The outline of their spending plan, shared first with POLITICO, offers insight into how the Senate GOP is attempting to mitigate a brutal cash deficit with Democrats and rebound after losses in the past two cycles. While the committee shared few details, its broad strategy is clear: Rely on wealthy recruits to self-fund and draw big donors, take advantage of Joe Biden’s unpopularity to save money in key battleground states, and use independent expenditures to complement those efforts.
The NRSC will begin placing reservations for independent expenditures on Thursday in four states: Ohio, Nevada, Michigan and Arizona. The committee described the buys as “multimillion dollar” investments in TV and digital but declined to specify the total size of them or the breakdown per state.
Republicans will need to maximize the use of their dollars as they try to win back the Senate. They will gain control if they flip just one additional seat in addition to the near-guaranteed pickup in West Virginia following the retirement of Sen. Joe Manchin (I-W.Va.) (The NRSC recruited West Virginia Gov. Jim Justice into that race and does not expect to need to spend in it.)
But to build a sizable majority, Republicans will have to go through several cash-rich Democratic incumbents who have built strong independent brands and proven themselves to be formidable fundraisers. The GOP has long faced a massive fundraising gap with Democrats — a disparity they partially blame for losing the chamber in 2020 and failing to recapture it in 2022.
This cycle, party operatives cobbled together a new strategy to overcome it.
A key aspect of the GOP plan was recruiting wealthy candidates who can inject their own fortunes — and those of their wealthy friends — into their campaigns. The NRSC landed such candidates in Ohio, Montana, Pennsylvania and Wisconsin. A second crucial piece is a heavy reliance on joint TV ad buys between the campaign arm and the candidates. Campaign finance law allows them to place a large ad buy together — and, crucially, pay the cheaper rate offered only to candidates — by making a “hybrid ad” that supports both a candidate and a political party. For example, such an ad in Ohio would need to attack both Democratic Sen. Sherrod Brown and the Democratic Party as a whole. The ads can be awkward to deploy effectively, but they allow for cheaper ads of which the NRSC only pays a portion.
The NRSC has already begun running these hybrid ads with Tim Sheehy in Montana, Dave McCormick in Pennsylvania, Larry Hogan in Maryland, Sam Brown in Nevada and Kari Lake in Arizona.

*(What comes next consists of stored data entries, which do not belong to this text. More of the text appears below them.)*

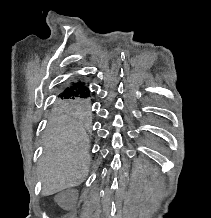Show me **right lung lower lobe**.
Returning a JSON list of instances; mask_svg holds the SVG:
<instances>
[{"label": "right lung lower lobe", "mask_w": 211, "mask_h": 218, "mask_svg": "<svg viewBox=\"0 0 211 218\" xmlns=\"http://www.w3.org/2000/svg\"><path fill=\"white\" fill-rule=\"evenodd\" d=\"M58 97L90 99L91 94L85 82L81 80H71L63 86Z\"/></svg>", "instance_id": "1"}]
</instances>
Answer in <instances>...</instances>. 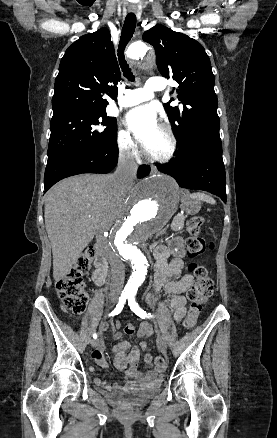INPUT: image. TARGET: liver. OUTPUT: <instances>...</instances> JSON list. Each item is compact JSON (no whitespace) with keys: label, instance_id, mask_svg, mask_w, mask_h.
<instances>
[{"label":"liver","instance_id":"obj_1","mask_svg":"<svg viewBox=\"0 0 277 438\" xmlns=\"http://www.w3.org/2000/svg\"><path fill=\"white\" fill-rule=\"evenodd\" d=\"M113 174H80L61 180L45 196V228L51 242L53 278H66L97 232L110 230L127 205Z\"/></svg>","mask_w":277,"mask_h":438}]
</instances>
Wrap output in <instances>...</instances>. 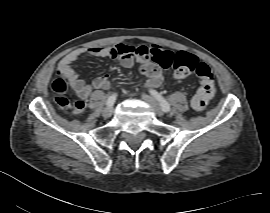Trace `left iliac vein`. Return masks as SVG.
I'll return each mask as SVG.
<instances>
[{
  "label": "left iliac vein",
  "mask_w": 270,
  "mask_h": 213,
  "mask_svg": "<svg viewBox=\"0 0 270 213\" xmlns=\"http://www.w3.org/2000/svg\"><path fill=\"white\" fill-rule=\"evenodd\" d=\"M142 98L146 100L154 109L155 113L159 116L162 117L164 115V111L162 110V107L160 104L151 96L143 94Z\"/></svg>",
  "instance_id": "left-iliac-vein-1"
}]
</instances>
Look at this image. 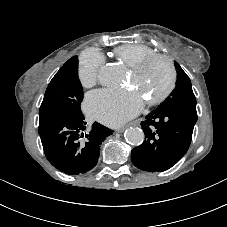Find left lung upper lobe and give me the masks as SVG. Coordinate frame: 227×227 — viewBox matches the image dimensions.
I'll use <instances>...</instances> for the list:
<instances>
[{"label": "left lung upper lobe", "mask_w": 227, "mask_h": 227, "mask_svg": "<svg viewBox=\"0 0 227 227\" xmlns=\"http://www.w3.org/2000/svg\"><path fill=\"white\" fill-rule=\"evenodd\" d=\"M175 68L177 71L176 87L157 109H168L177 106L196 110V98L192 90L191 81L177 62H175Z\"/></svg>", "instance_id": "obj_1"}]
</instances>
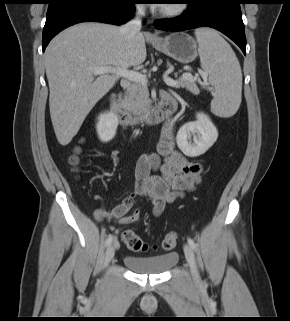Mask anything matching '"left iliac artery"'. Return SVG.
<instances>
[{
  "label": "left iliac artery",
  "instance_id": "44dca946",
  "mask_svg": "<svg viewBox=\"0 0 290 321\" xmlns=\"http://www.w3.org/2000/svg\"><path fill=\"white\" fill-rule=\"evenodd\" d=\"M188 243L194 250L196 249V244L191 238H188Z\"/></svg>",
  "mask_w": 290,
  "mask_h": 321
}]
</instances>
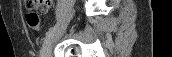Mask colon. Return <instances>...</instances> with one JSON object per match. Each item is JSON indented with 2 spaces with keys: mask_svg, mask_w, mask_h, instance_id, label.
Masks as SVG:
<instances>
[{
  "mask_svg": "<svg viewBox=\"0 0 172 57\" xmlns=\"http://www.w3.org/2000/svg\"><path fill=\"white\" fill-rule=\"evenodd\" d=\"M45 0H31L28 1L29 3V12L26 15V22L28 24V26L32 29V30H39L40 28V18L38 16V14L33 10V7L36 5H40L44 2Z\"/></svg>",
  "mask_w": 172,
  "mask_h": 57,
  "instance_id": "obj_1",
  "label": "colon"
}]
</instances>
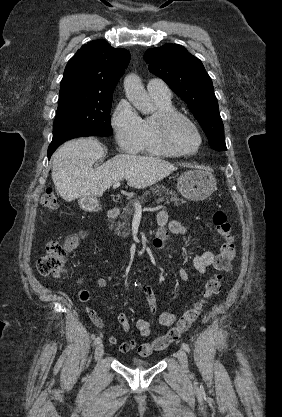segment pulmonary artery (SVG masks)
<instances>
[{
    "label": "pulmonary artery",
    "mask_w": 282,
    "mask_h": 417,
    "mask_svg": "<svg viewBox=\"0 0 282 417\" xmlns=\"http://www.w3.org/2000/svg\"><path fill=\"white\" fill-rule=\"evenodd\" d=\"M147 90L149 95L155 99L169 101L172 96L169 87L160 79H151L147 84Z\"/></svg>",
    "instance_id": "pulmonary-artery-1"
}]
</instances>
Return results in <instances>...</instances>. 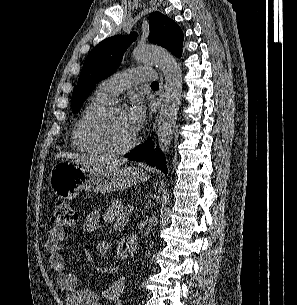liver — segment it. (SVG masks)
<instances>
[{
  "label": "liver",
  "mask_w": 297,
  "mask_h": 305,
  "mask_svg": "<svg viewBox=\"0 0 297 305\" xmlns=\"http://www.w3.org/2000/svg\"><path fill=\"white\" fill-rule=\"evenodd\" d=\"M58 158H66L67 160L70 159L72 162L85 164V165H92V166H104V167H118L120 165L126 164V159H119V158H105L93 155H79V154H72L67 152H60L55 156V159Z\"/></svg>",
  "instance_id": "1"
}]
</instances>
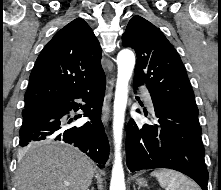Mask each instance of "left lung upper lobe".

It will soon add Bernie Moreno in Ohio, Mike Rogers in Michigan and Eric Hovde in Wisconsin to that list.
The heavy use of coordinated spending that attacks both Democratic Senate candidates and the party as a whole is a reflection of how the NRSC hopes to leverage Biden’s flagging approval ratings in many of their key battlegrounds.

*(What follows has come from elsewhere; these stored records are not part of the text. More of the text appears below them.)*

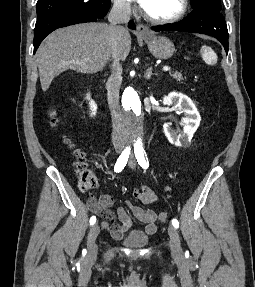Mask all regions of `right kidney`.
Here are the masks:
<instances>
[{
	"instance_id": "ca27d5eb",
	"label": "right kidney",
	"mask_w": 255,
	"mask_h": 287,
	"mask_svg": "<svg viewBox=\"0 0 255 287\" xmlns=\"http://www.w3.org/2000/svg\"><path fill=\"white\" fill-rule=\"evenodd\" d=\"M87 100H90L89 94H88ZM89 104H90L91 116H95V114L97 112V106H96L95 102H93V100H90Z\"/></svg>"
}]
</instances>
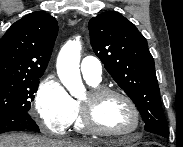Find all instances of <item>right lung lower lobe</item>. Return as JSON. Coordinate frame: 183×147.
I'll list each match as a JSON object with an SVG mask.
<instances>
[{"label":"right lung lower lobe","mask_w":183,"mask_h":147,"mask_svg":"<svg viewBox=\"0 0 183 147\" xmlns=\"http://www.w3.org/2000/svg\"><path fill=\"white\" fill-rule=\"evenodd\" d=\"M22 130L39 132V127L27 112H12L0 115V134Z\"/></svg>","instance_id":"98d812e1"}]
</instances>
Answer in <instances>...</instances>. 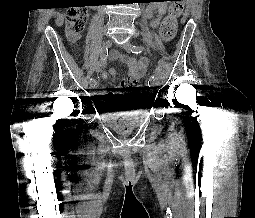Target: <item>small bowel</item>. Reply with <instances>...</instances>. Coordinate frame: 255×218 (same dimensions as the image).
Returning <instances> with one entry per match:
<instances>
[{
	"mask_svg": "<svg viewBox=\"0 0 255 218\" xmlns=\"http://www.w3.org/2000/svg\"><path fill=\"white\" fill-rule=\"evenodd\" d=\"M165 0H155L150 5L146 8V16L150 19V24L151 27L156 28L162 17L166 13L167 9V4L165 3ZM156 11L157 15L156 17H152L153 12ZM111 58L114 60L119 61L120 63L126 65L128 67L129 75L128 79L121 80L120 81V86H136L139 81L143 78L148 60L147 58H141L139 60L130 58L128 56H125L123 54H120L118 51H113L111 54ZM116 70L115 69H110L109 70V75L115 79L116 77ZM107 73H103V78H107ZM118 92L115 91H108V92H103L100 94L101 97H103V102L101 104V107L104 109H108L110 105L113 103V101H116L118 99Z\"/></svg>",
	"mask_w": 255,
	"mask_h": 218,
	"instance_id": "small-bowel-1",
	"label": "small bowel"
}]
</instances>
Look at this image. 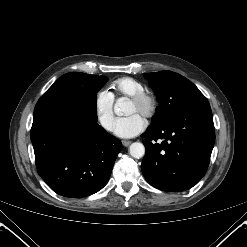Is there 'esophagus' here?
<instances>
[{"label": "esophagus", "instance_id": "esophagus-1", "mask_svg": "<svg viewBox=\"0 0 247 247\" xmlns=\"http://www.w3.org/2000/svg\"><path fill=\"white\" fill-rule=\"evenodd\" d=\"M122 144H123L125 147H127V146H129V145L131 144V141H129V140H123V141H122Z\"/></svg>", "mask_w": 247, "mask_h": 247}]
</instances>
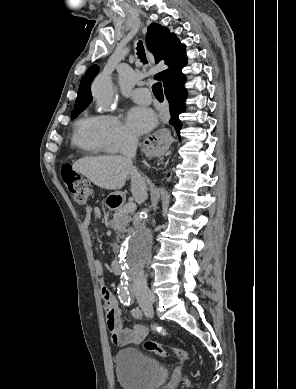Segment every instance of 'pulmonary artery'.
I'll return each mask as SVG.
<instances>
[{"label":"pulmonary artery","instance_id":"pulmonary-artery-1","mask_svg":"<svg viewBox=\"0 0 296 389\" xmlns=\"http://www.w3.org/2000/svg\"><path fill=\"white\" fill-rule=\"evenodd\" d=\"M131 96L139 104H149L151 102L150 92L147 88H136L132 91Z\"/></svg>","mask_w":296,"mask_h":389}]
</instances>
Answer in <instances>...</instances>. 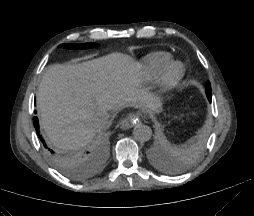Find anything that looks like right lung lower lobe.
<instances>
[{
  "label": "right lung lower lobe",
  "mask_w": 254,
  "mask_h": 216,
  "mask_svg": "<svg viewBox=\"0 0 254 216\" xmlns=\"http://www.w3.org/2000/svg\"><path fill=\"white\" fill-rule=\"evenodd\" d=\"M33 122H34L35 129H36V131H37V134L39 135V138H40L41 141L43 142V139H42V137H41L40 134H39L38 118H37V117H34V118H33ZM44 146L46 147V145H44ZM49 151L51 152V154H54L50 149H49Z\"/></svg>",
  "instance_id": "1"
}]
</instances>
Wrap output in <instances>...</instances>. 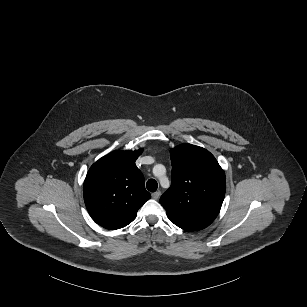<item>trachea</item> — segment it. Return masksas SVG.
<instances>
[{
  "mask_svg": "<svg viewBox=\"0 0 307 307\" xmlns=\"http://www.w3.org/2000/svg\"><path fill=\"white\" fill-rule=\"evenodd\" d=\"M146 187L150 192H155L157 190L158 184L155 180L150 179L147 181Z\"/></svg>",
  "mask_w": 307,
  "mask_h": 307,
  "instance_id": "1",
  "label": "trachea"
}]
</instances>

“Joe Biden’s extreme unpopularity has given us a chance to build a lasting Senate Majority,” said NRSC Executive Director Jason Thielman. “Now it is incumbent on our candidates to execute.”

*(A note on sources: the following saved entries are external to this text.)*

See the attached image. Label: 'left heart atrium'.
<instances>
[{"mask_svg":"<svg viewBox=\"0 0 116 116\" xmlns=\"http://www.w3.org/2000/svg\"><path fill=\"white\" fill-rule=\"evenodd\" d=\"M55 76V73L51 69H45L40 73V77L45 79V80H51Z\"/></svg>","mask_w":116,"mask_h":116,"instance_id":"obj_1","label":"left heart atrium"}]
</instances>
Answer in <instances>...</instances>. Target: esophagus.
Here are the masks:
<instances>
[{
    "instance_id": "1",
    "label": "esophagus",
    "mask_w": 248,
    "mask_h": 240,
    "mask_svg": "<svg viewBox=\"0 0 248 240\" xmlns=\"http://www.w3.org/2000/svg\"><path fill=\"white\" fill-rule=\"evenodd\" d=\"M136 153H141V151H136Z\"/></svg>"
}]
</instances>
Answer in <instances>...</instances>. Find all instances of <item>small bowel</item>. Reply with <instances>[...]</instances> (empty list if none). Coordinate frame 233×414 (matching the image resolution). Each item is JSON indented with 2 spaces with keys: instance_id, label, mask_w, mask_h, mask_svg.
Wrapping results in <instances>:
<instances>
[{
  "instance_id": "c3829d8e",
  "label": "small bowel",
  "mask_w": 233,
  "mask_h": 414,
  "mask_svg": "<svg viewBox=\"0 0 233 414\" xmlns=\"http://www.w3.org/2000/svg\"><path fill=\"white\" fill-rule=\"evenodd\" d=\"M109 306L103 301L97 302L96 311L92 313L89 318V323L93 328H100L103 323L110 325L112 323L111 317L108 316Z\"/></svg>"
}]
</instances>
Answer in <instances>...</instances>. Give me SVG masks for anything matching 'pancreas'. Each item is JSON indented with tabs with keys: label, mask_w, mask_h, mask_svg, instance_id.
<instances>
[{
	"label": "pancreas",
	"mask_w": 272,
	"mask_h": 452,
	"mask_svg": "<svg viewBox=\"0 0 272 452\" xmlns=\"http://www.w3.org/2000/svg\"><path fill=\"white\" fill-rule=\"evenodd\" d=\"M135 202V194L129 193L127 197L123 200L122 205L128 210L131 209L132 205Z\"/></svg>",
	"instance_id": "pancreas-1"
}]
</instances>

Senate Democrats’ campaign arm is also using coordinated spending as part of its strategy. It announced a $79 million ad onslaught in April that included both coordinated spending with candidates and separate purchases from its independent expenditure arm. The piecemeal ad spending plans from both sides makes it hard to get a complete picture of how much they are investing in the crucial battleground states.
The campaign committees are also relying on support from allied super PACs that will further pour huge amounts into the races. The NRSC buys will complement those of the Senate Leadership Fund, its largest allied super PAC, and other outside groups that have cropped up to support specific candidates.
Independent expenditures are an important way for parties and super PACs to provide cover for candidates, but they are also expensive. The NRSC’s plans for its own independent expenditures suggest they’re aiming to make those expensive buys strategically. The committee is deploying independent expenditures in states that had contentious and costly primaries that left campaigns depleted, such as in Ohio, or on candidates who are not wealthy, such as Arizona and Nevada. The other states are slotted for hybrid spending with candidates, though they can later add independent expenditures.
The NRSC is not currently reserving any outside spending in Montana, where SLF has already booked major airtime. And some candidates have their own super PACs that are preparing to spend big. In Pennsylvania, the Keystone Renewal PAC has booked some $20 million in ads for McCormick. GOP megadonor Ken Griffin sent $10 million to a super PAC that appears poised to spend for Larry Hogan in Maryland.
The NRSC did not include either state in its initial reservations.